Comment rehausser la croissance potentielle en France ?

Accroche : Note conjoncture INSEE octobre 2017 : France +1,8 % PIB en 2017 : plus un sujet ? Mais certainement lié dynamisme demande extérieure (+3,3 % exports car +5,4 % commerce mondial), effets conjoncturels (pétrole stabilisé entre 50 et 60 $ d’ici fin année), mais toujours inférieure à ses voisins (+2,2 % en Allemagne et en moyenne zone euro, ESP +3,1 % car en rattrapage crise). Regain conjoncturel n’épuise pas sujet structurel de la croissance potentielle FR.
Définitions :
Croissance potentielle : augmentation soutenable à moyen et long terme de la production sans accélération de l’inflation. Rappeler incertitudes sur mesure et usages cf.
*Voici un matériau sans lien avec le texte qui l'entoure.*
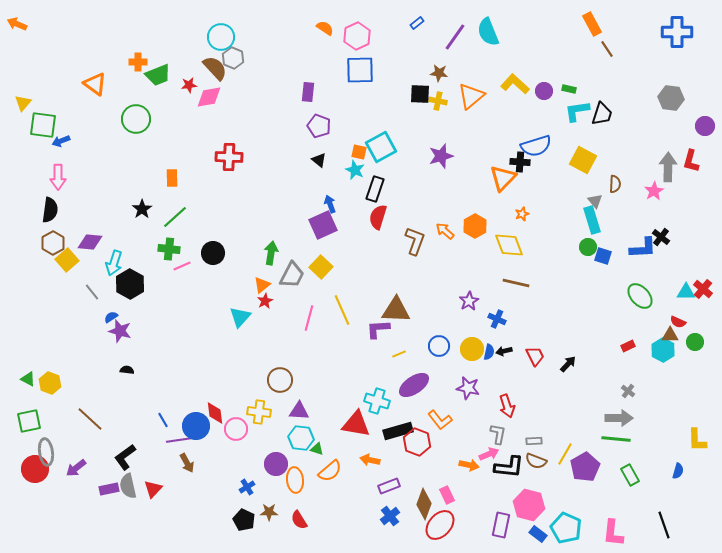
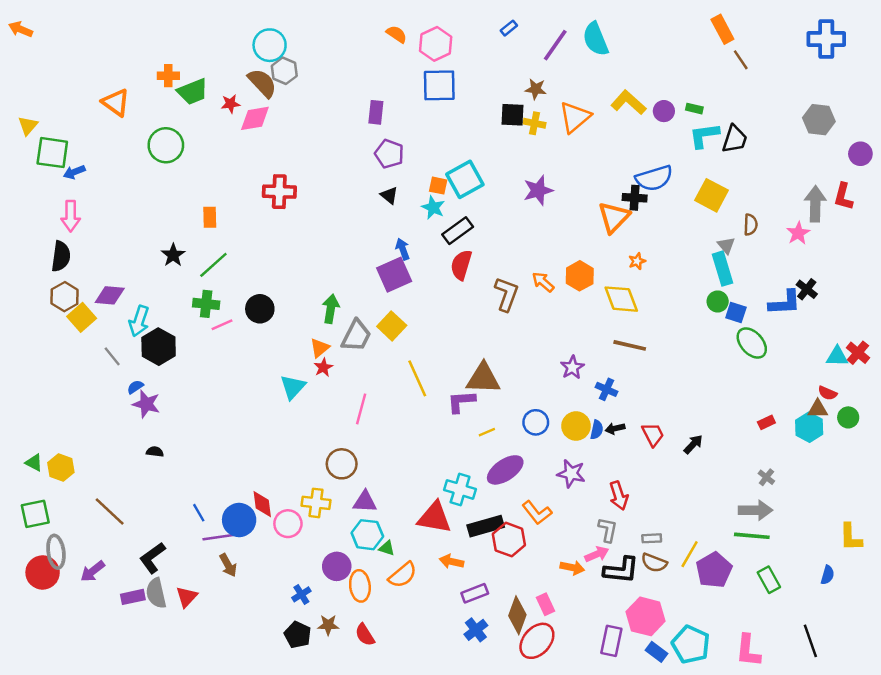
black rectangle: (375, 189) -> (458, 231), turned 35
green ellipse: (640, 296) -> (752, 343), moved
pink line: (309, 318) -> (361, 409), moved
Lettre du Trésor Eco : « La croissance potentielle en France » (2017).
Rehausser la croissance potentielle : relever le sentier de croissance : différent de relancer la croissance pour atteindre son potentiel.
Comment : question des leviers à activer, pas la question des finalités (autre sujet ou « faut-il rehausser ? »)
Problématisation : contexte budgétaire contraint (dette ~ 100 % PIB) et environnement concurrentiel (poids des émergents, mais aussi partenaires UE qui prennent des parts de marché), seules politiques conjoncturelles ou reprise extérieure ne suffiront pas à stimuler potentiel de croissance.
=> Quelles réformes structurelles pour stimuler les facteurs de croissance potentielle de la France ?
IA/ Faits stylisés :
Déclin tendanciel de la croissance potentielle depuis la fin des 30G : +4,5 % Y* 60-80s, +2,5 % 80-00s, +2 % 2000-2010, +1,25 % depuis la crise selon Trésor. En-dessous autres pays développés du fait mauvais fonctionnement des marchés.
Output gap négatif jusqu’en 2017 : écart de production demeure à 5 pts de base en 2016 (1,2 % vs. 1,25 %), mais se résorbe (35 pts de base en 2014 : 0,9 % de croissance cette année).
IB/ Théories :
– Modèle solowien de la croissance potentielle : K + L + PGF, dont L et PGF à long-terme. Apports du modèle de la croissance endogène : certaines formes de K peuvent aussi jouer.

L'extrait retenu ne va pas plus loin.